▶ **WORK ORDER**: Leave every image out, and return the rest of the data word for word.

▶ **COLLECTED MATERIAL**:
──────────
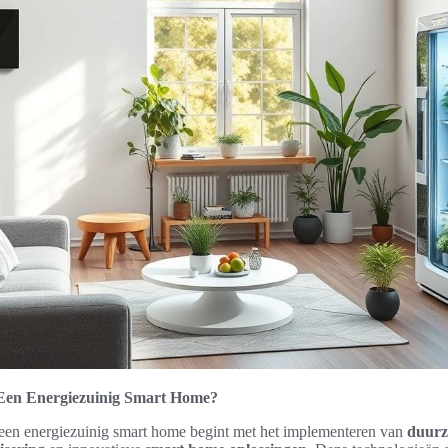
Een Energiezuinig Smart Home?
 een energiezuinig smart home begint met het implementeren van
duur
──────────
▶ **WORKED SOLUTION**:
Een Energiezuinig Smart Home?
 een energiezuinig smart home begint met het implementeren van
duur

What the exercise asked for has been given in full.